Assistente da acusação: Antônia Cláudia Santos[2].
Advogada: Nágila Kallila Cardoso Silva (OAB/PI 8531)[3].
Relator: Des. Pedro de Alcântara da Silva Macêdo.
[1]Subscreveu as razões da apelação criminal.
[2]Habilitação (PJe id. 1025376 - Pág. 91).

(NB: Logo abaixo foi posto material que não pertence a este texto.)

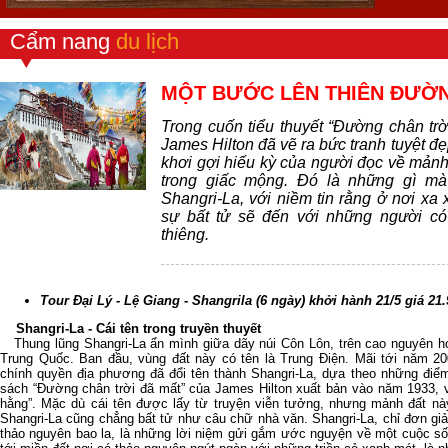
Cẩm nang
du lịch
MỘT BƯỚC LÊN THIÊN ĐƯỜN
Trong cuốn tiểu thuyết “Đường chân trờ
James Hilton đã vẽ ra bức tranh tuyệt đ
khơi gợi hiếu kỳ của người đọc về mảnh
trong giấc mộng. Đó là những gì m
Shangri-La, với niềm tin rằng ở nơi xa 
sự bất tử sẽ đến với những người có 
thiêng.
Tour Đại Lý - Lệ Giang - Shangrila (6 ngày) khởi hành 21/5 giá 
Shangri-La - Cái tên trong truyền thuyết
Thung lũng Shangri-La ẩn mình giữa dãy núi Côn Lôn, trên cao nguyên 
Trung Quốc. Ban đầu, vùng đất này có tên là Trung Điện. Mãi tới năm 2001
chính quyền địa phương đã đổi tên thành Shangri-La, dựa theo những điể
sách “Đường chân trời đã mất” của James Hilton xuất bản vào năm 1933, v
hằng”. Mặc dù cái tên được lấy từ truyện viễn tưởng, nhưng mảnh đất nà
Shangri-La cũng chẳng bất tử như câu chữ nhà văn. Shangri-La, chỉ đơn giản
thảo nguyên bao la, là những lời niệm gửi gắm ước nguyện về một cuộc số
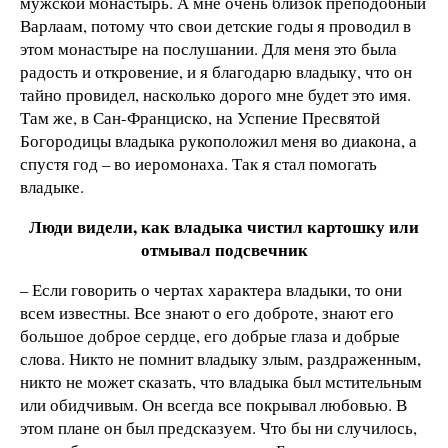
мужской монастырь. А мне очень близок преподобный
Варлаам, потому что свои детские годы я проводил в
этом монастыре на послушании. Для меня это была
радость и откровение, и я благодарю владыку, что он
тайно провидел, насколько дорого мне будет это имя.
Там же, в Сан-Франциско, на Успение Пресвятой
Богородицы владыка рукоположил меня во диакона, а
спустя год – во иеромонаха. Так я стал помогать
владыке.
Люди видели, как владыка чистил картошку или
отмывал подсвечник
– Если говорить о чертах характера владыки, то они
всем известны. Все знают о его доброте, знают его
большое доброе сердце, его добрые глаза и добрые
слова. Никто не помнит владыку злым, раздраженным,
никто не может сказать, что владыка был мстительным
или обидчивым. Он всегда все покрывал любовью. В
этом плане он был предсказуем. Что бы ни случилось,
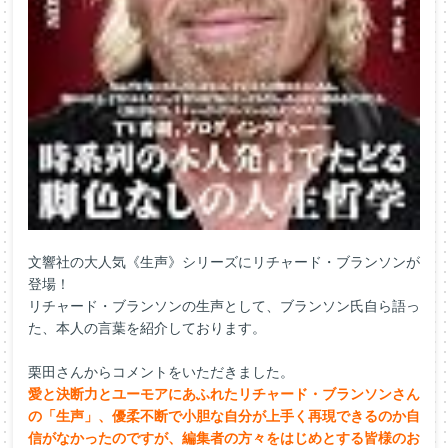
文響社の大人気《生声》シリーズにリチャード・ブランソンが
登場！
リチャード・ブランソンの生声として、ブランソン氏自ら語っ
た、本人の言葉を紹介しております。
栗田さんからコメントをいただきました。
愛と決断力とユーモアにあふれたリチャード・ブランソンさん
の「生声」、優柔不断で小胆な自分が上手く再現できるのか自
信がなかったのですが、編集者の方々をはじめとする皆様のお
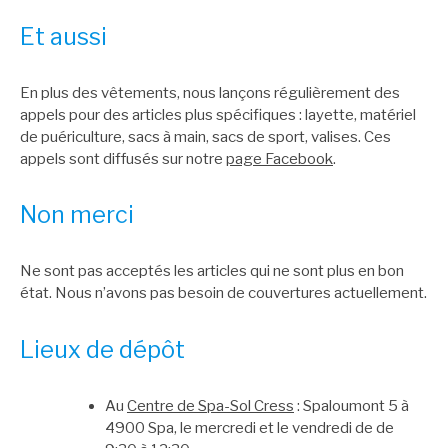
Et aussi
En plus des vêtements, nous lançons régulièrement des
appels pour des articles plus spécifiques : layette, matériel
de puériculture, sacs à main, sacs de sport, valises. Ces
appels sont diffusés sur notre
page Facebook
.
Non merci
Ne sont pas acceptés les articles qui ne sont plus en bon
état. Nous n’avons pas besoin de couvertures actuellement.
Lieux de dépôt
Au
Centre de Spa-Sol Cress
: Spaloumont 5 à
4900 Spa, le mercredi et le vendredi de de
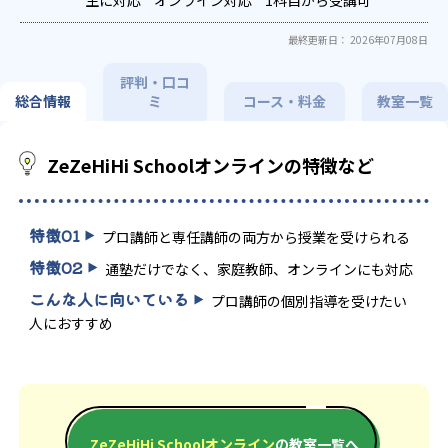
定)対策
能
季節講習のみの受講可
数学特化対策
英語・英会話特化対
自習室あり
最終更新日： 2026年07月08日
策
その他科目別特化対策
評判・口コ
総合情報
ミ
コース・料金
教室一覧
ZeZeHiHi Schoolオンラインの特徴など
特徴
01
プロ講師と専任講師の両方から授業を受けられる
特徴
02
通塾だけでなく、家庭教師、オンラインにも対応
こんな人に向いている
プロ講師の個別指導を受けたい
人におすすめ
ZeZeHiHi Schoolオンライン
の教室一覧へ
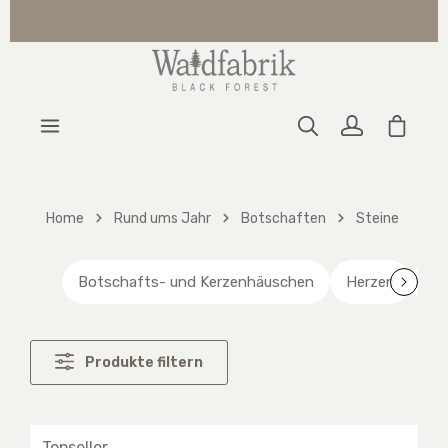
Zum Hauptinhalt springen
Warenk
Home
Rund ums Jahr
Botschaften
Steine
Botschafts- und Kerzenhäuschen
Herzen
Ri
Produkte filtern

[3]Procuração (PJe id. 1025376 - Pág. 89).
EMENTA
PENAL E PROCESSUAL PENAL – APELAÇÃO CRIMINAL – SENTENÇA CONDENATÓRIA – RECURSO EXCLUSIVAMENTE DEFENSIVO – ESTUPRO DE VULNERÁVEL NA MODALIDADE TENTADA (ART. 217-A, C/C O ART. 14, II, DO CP) – 1 ABSOLVIÇÃO – REJEIÇÃO – ACERVO PROBATÓRIO SUFICIENTE – 2 DOSIMETRIA – (I) REDUÇÃO DA PENA INTERMEDIÁRIA – INVIABILIDADE – QUANTUM ORIGINALMENTE FIXADO NO MÍNIMO – (II) ILEGALIDADES PATENTES – MANIFESTAÇÕES DE OFÍCIO – MINORANTE DA TENTATIVA – AUSÊNCIA DE FUNDAMENTAÇÃO PARA A ESCOLHA DA FRAÇÃO MAIS GRAVE – ITER CRIMINIS MÍNIMO – QUANTUM MAIS BENÉFICO – PENA REDUZIDA DE OFÍCIO – REGIME INICIAL – ALTERAÇÃO PARA O ABERTO DE OFÍCIO – INDENIZAÇÃO – AUSÊNCIA DE PEDIDO EXPRESSO – DECOTE DE OFÍCIO – 3 IMPROVIMENTO UNÂNIME.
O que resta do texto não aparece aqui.